Does anyone happen to know some sources or ideas regarding the biochemistry of working out while under socially-caused stress? This is a more in-depth follow-up, and focusing on the biochemistry, to a previous question, and so I think it deserves its own question--particularly since nothing like what I am seeking was answered in that one. (For example, I am completely uninterested here in the accepted answer there, which was to improve general health behaviors).

Elaboration: I exercised today during a period of several days of very intense and lasting socially-caused stress/anger. At the time of exercising, I was still actively angry, and quite aware of that...and thought that perhaps the exercise would do me some good to relieve some of my tension as well as just hit my regular exercise goal. The workout was a challenging (mostly inclined) treadmill workout of one hour, one that I have done a few times recently with no serious bad feelings afterward.

Tonight, though, after the workout, around dinner, I started to feel rather unwell. It was almost like coming down with a flu, just really out of sorts, warm, tired, odd feelings in my head, etc. I've felt "run over by a truck" before after hard workouts, but they are usually in the beginning of the process of getting back into shape. I know this workout is one my body was already mostly adapted to, but tonight it (possibly...maybe it was some other factor) made me feel quite unwell. I am beginning to recover now.

The Question: What is known about the biochemistry of the interaction between stress, particularly socially caused anger/frustration, and hard aerobic exercise or exercise generally?

My first pass hypothesis is that the exercise itself raises cortisol levels, but the anger/stress has already raised the basal cortisol significantly, and so the exercise-induced cortisol spike is riding on top of the social-stress caused basal level of cortisol, so the resulting cortisol levels are really high, and the poor feeling I have been having for some hours is the result of this. It may be any other biochemical molecule or molecule class, though--cytokines also come to mind.

A corollary question is whether it is unwise to exercise at these times, because of the catabolic effects of cortisol, let alone the potentially harmful effects of sustained elevated levels of glucocorticoids generally (cf. Sapolsky).


2 Answers 2


It's a combination of things, actually.

Anger causes the amygdala in the brain to go a little crazy, and it triggers the response of dumping adrenaline and noradrenaline into the body. This is similar to what happens when the "fight or flight" response is triggered.

During this time, you are generally capable of greater physical feats than normal, driven by the excess exciter chemicals in your system. (This is commonly called an "adrenaline dump" or adrenaline rush). Part of this, however, means that your body uses itself harder than normal without you really realizing it, and you use up energy at a higher rate.

Once this passes, your body basically kind of shuts down, and you get the fatigue, trembling, transient blackouts, and things of this nature (Depending on the nature and length of the emergency/adrenaline rush). Do a few searches on the effect of anger and adrenaline, and you will find many descriptions similar to yours.


It's a really interesting question and I think I stumbled across at least part of the answer when I was reading Daniel Kahnamen's book Thinking Fast and Slow.

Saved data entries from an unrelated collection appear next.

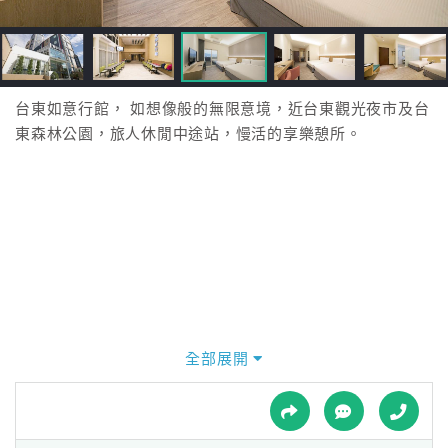
接
跟
飯
店
訂
台東如意行館， 如想像般的無限意境，近台東觀光夜市及台
房
東森林公園，旅人休閒中途站，慢活的享樂憩所。
HOT
特
色
民
宿
全部展開
全
球
租
車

Although not about fitness per say, the author referenced numerous studies throughout the book, a series of which I perked my ears up at.

Baumeister’s group has repeatedly found that an effort of will or selfcontrol is tiring; if you have had to force yourself to do something, you are less willing or less able to exert self-control when the next challenge comes around. The phenomenon has been named ego depletion. In a typical demo thypical denstration, participants who are instructed to stifle their emotional reaction to an emotionally charged film will later perform poorly on a test of physical stamina—how long they can maintain a strong grip on a dynamometer in spite of increasing discomfort. The emotional effort in the first phase of the experiment reduces the ability to withstand the pain of sustained muscle contraction, and ego-depleted people therefore succumb more quickly to the urge to quit.

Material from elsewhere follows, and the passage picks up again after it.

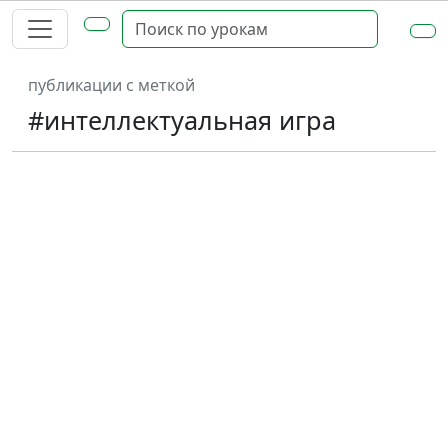
публикации с меткой
#интеллектуальная игра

It's a long book with a lot of good information, but related to your question he does a lot to expose the physiology of thought. In athletics we are quick to recognize (or at least respect) the neurology required to move our bodies, but it's a relatively new concept to award our cognition the same respect: it consumes physical resources when it has to work hard.

According to Baumeister's research, the same pool is drawn from for you to fire impulses to your muscles to squat heavy as it is for you to handle an emotionally taxing event.

The most surprising discovery made by Baumeister’s group shows, as he puts it, that the idea of mental energy is more than a mere metaphor. The nervous system consumes more glucose than most other parts of the body, and effortful mental activity appears to be especially expensive in the currency of glucose. When you are actively involved in difficult cognitive reasoning or engaged in a task that requires self-control, your blood glucose level drops.

I'm sure there are other things at work as well, like stress released cortisol you mentioned, and those certainly have a documented catabolic and inflammatory result. What I found so remarkable about Kahnman's work however is the direct linkage between "a hard day at the office" resulting in poor athletic performance that same day.